Police officers gather near the site of a mass shooting reported by authorities at Brown University in Providence, Rhode Island, U.S. December 13, 2025. REUTERS/Taylor Coester

Dec 13 (Reuters) - Police in Rhode Island were searching for a suspect in a shooting at Brown University in Providence in which two people died and eight were critically wounded at the Ivy League school, officials said.

Streets around campus remained blocked off hours after the shooting and law enforcement officials heightened security around the city as police continued their manhunt.

Providence officials told reporters at a news conference that police are looking for a male dressed in black and were scouring local video cameras in the area for footage to get a better description of the suspect. Officials said the gunman escaped after shooting people in Brown's Barus & Holley engineering building, where exams were taking place at the time.

"We are a week and a half away from Christmas. And two people died today and another eight are in the hospital," Mayor Brett Smiley said. "So please pray for those families."

Officials could not yet disclose details about the victims, including whether they were students, Smiley said.

Brown is on College Hill in Providence, Rhode Island's state capital. The university has hundreds of buildings, including lecture halls, laboratories and dormitories.

As news of the shooting spread, the school told students to shelter in place.

Brown University student Chiang-Heng Chien told local TV station WJAR he was working in a lab with three other students when he saw the text about the active shooter situation a block away. They waited under desks for about two hours, he said.

The search for the suspect was hampered in part because downtown Providence was crowded with holiday shoppers and thousands of people attending concerts, local media said. Federal law enforcement and police from surrounding cities and towns were assisting in the search, officials said. According to local news reports, venues across the city were bringing in extra security.

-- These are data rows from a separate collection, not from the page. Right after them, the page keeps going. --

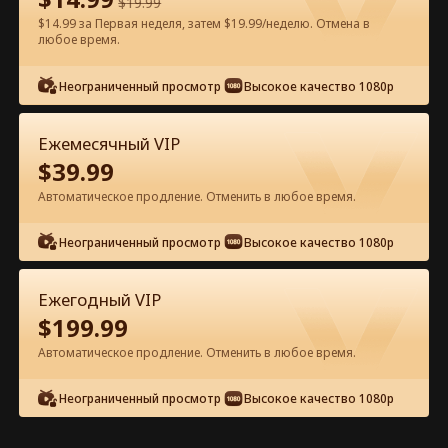
$
19.99
$14.99 за Первая неделя, затем $19.99/неделю. Отмена в
Смотреть бесплатно в приложении
любое время.
Неограниченный просмотр
Высокое качество 1080p
Ежемесячный VIP
$
39.99
Автоматическое продление. Отменить в любое время.
Эпизод 43 - Любовь стареет как
Неограниченный просмотр
Высокое качество 1080p
хорошее вино Полный фильм
Ежегодный VIP
0-49
50-75
Все эпизоды
$
199.99
Автоматическое продление. Отменить в любое время.
43
44
45
46
47
4
Неограниченный просмотр
Высокое качество 1080p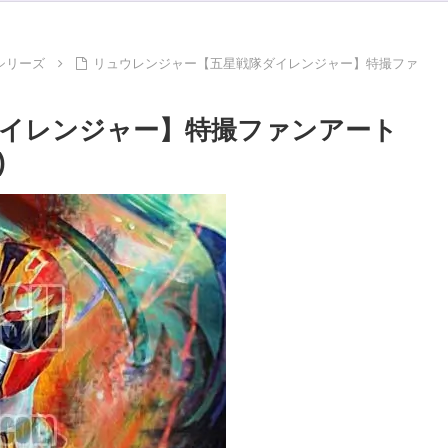
シリーズ
リュウレンジャー【五星戦隊ダイレンジャー】特撮ファ
イレンジャー】特撮ファンアート
)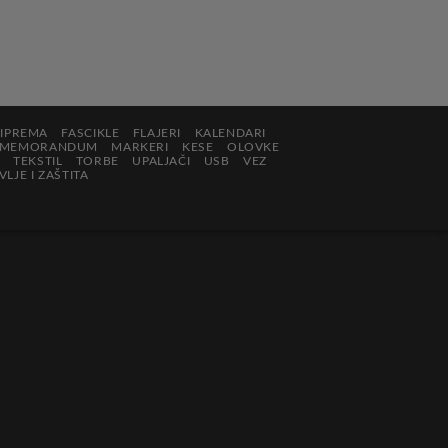
RIPREMA
FASCIKLE
FLAJERI
KALENDARI
MEMORANDUM
MARKERI
KESE
OLOVKE
TEKSTIL
TORBE
UPALJAČI
USB
VEZ
LJE I ZAŠTITA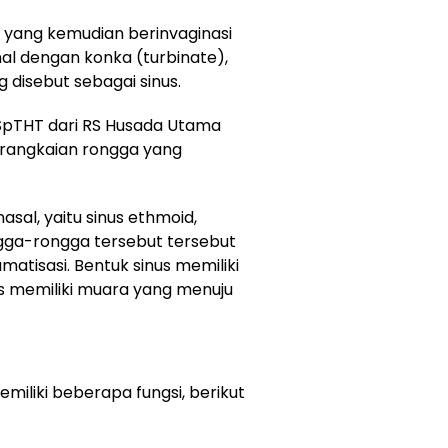
ng yang kemudian berinvaginasi
al dengan konka (turbinate),
isebut sebagai sinus.
 SpTHT dari RS Husada Utama
erangkaian rongga yang
sal, yaitu sinus ethmoid,
ngga-rongga tersebut tersebut
matisasi. Bentuk sinus memiliki
us memiliki muara yang menuju
miliki beberapa fungsi, berikut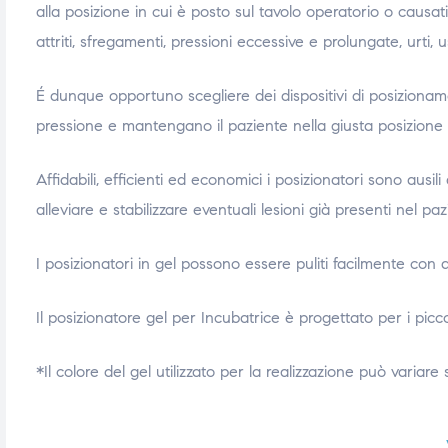
alla posizione in cui è posto sul tavolo operatorio o caus
ubito
ubito
attriti, sfregamenti, pressioni eccessive e prolungate, urti, us
É dunque opportuno scegliere dei dispositivi di posizionam
pressione e mantengano il paziente nella giusta posizione p
Affidabili, efficienti ed economici i posizionatori sono ausi
alleviare e stabilizzare eventuali lesioni già presenti nel p
I posizionatori in gel possono essere puliti facilmente con qu
Il posizionatore gel per Incubatrice è progettato per i picco
*Il colore del gel utilizzato per la realizzazione può variare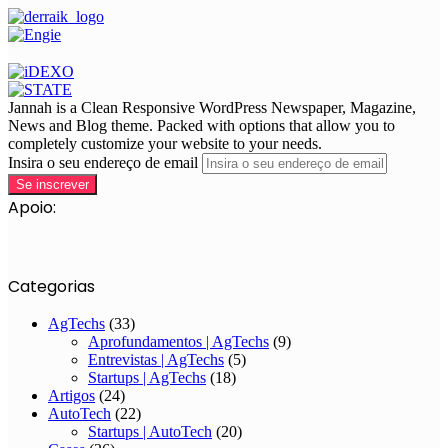
Jannah is a Clean Responsive WordPress Newspaper, Magazine,
News and Blog theme. Packed with options that allow you to
completely customize your website to your needs.
Insira o seu endereço de email
Apoio:
Categorias
AgTechs
(33)
Aprofundamentos | AgTechs
(9)
Entrevistas | AgTechs
(5)
Startups | AgTechs
(18)
Artigos
(24)
AutoTech
(22)
Startups | AutoTech
(20)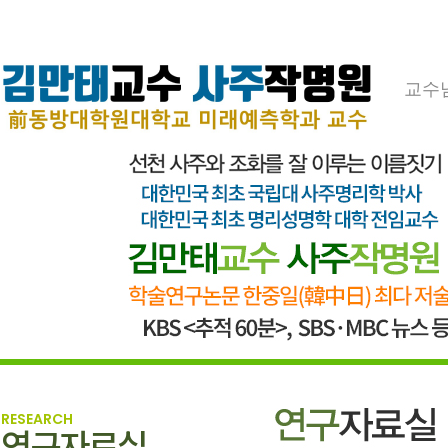
교수
RESEARCH
연구자료실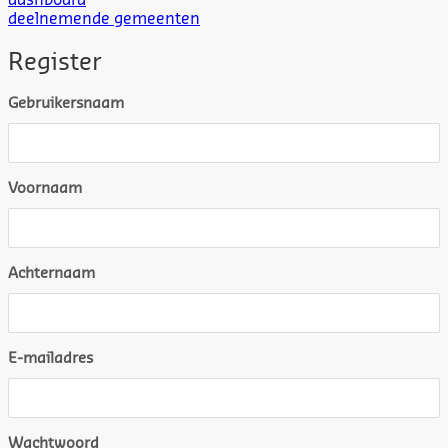
dashboard
deelnemende gemeenten
Register
Gebruikersnaam
Voornaam
Achternaam
E-mailadres
Wachtwoord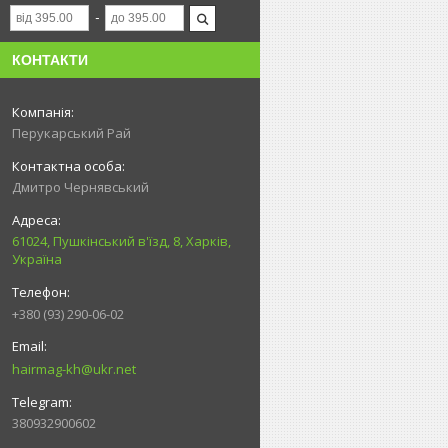
КОНТАКТИ
Перукарський Рай
Дмитро Чернявський
61024, Пушкінський в'їзд, 8, Харків,
Україна
+380 (93) 290-06-02
hairmag-kh@ukr.net
380932900602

President Donald Trump told reporters at the White House that he had been briefed on the situation, which he called "terrible."

"All we can do right now is pray for the victims and for those that were very badly hurt."

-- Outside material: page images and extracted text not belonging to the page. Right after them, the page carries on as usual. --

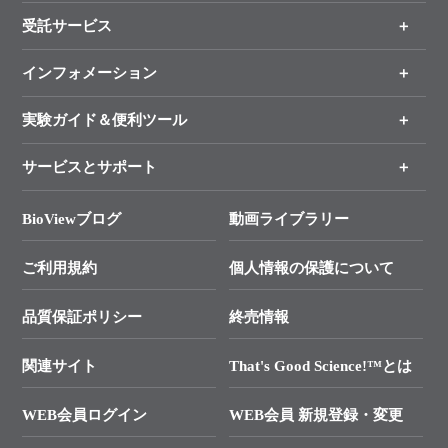
受託サービス
製品一覧
（分野、カテゴリーから探す）
インフォメーション
オンライン注文
手法から製品を探す
新製品情報
実験ガイド＆便利ツール
キャンペーン
各種ご案内
サービスとサポート
リアルタイムPCR実験のススメ
タカラバイオ各種会員募集のお知らせ
遺伝子による検査のススメ
総合お問い合わせ
BioViewブログ
動画ライブラリー
終売製品のお知らせ
幹細胞・再生医療研究ガイド
├ テクニカルサポート 技術相談室
価格改定のご案内
ご利用規約
個人情報の保護について
クローニング実験ガイド
├ リアルタイムPCRサポートライン
学会展示・セミナーのご案内
SMARTer NGSポータルサイト
品質保証ポリシー
終売情報
├ 実験コンシェルジュ
技術セミナーのご案内
In-Fusion Cloning
├ 受託サービスお問い合わせ
プライマー設計
関連サイト
That's Good Science!™とは
タカラバイオ発表文献
└ カスタム製造お問い合わせ
Cut-Site Navigator
WEB会員ログイン
WEB会員 新規登録・変更
制限酵素切断サイトの検索
資料請求 試薬関連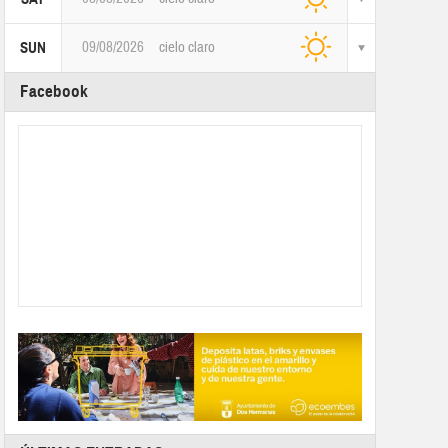
09/08/2026
cielo claro
SUN
Facebook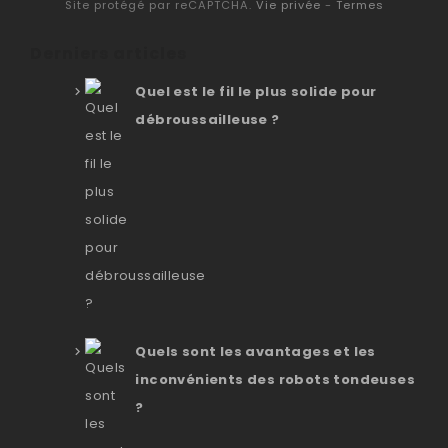
Site protégé par reCAPTCHA.
Vie privée
-
Termes
Derniers articles
Quel est le fil le plus solide pour
débroussailleuse ?
Quels sont les avantages et les
inconvénients des robots tondeuses
?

Compared to many countries, mass shootings in schools, workplaces, and places of worship are more common in the U.S., which has some of the most permissive gun laws in the developed world. The Gun Violence Archive, which defines mass shootings as any incident in which four or more victims have been shot, has counted 389 of them this year in the U.S., including at least six such shootings at schools.

Last year the U.S. had more than 500 mass shootings, according to the archive.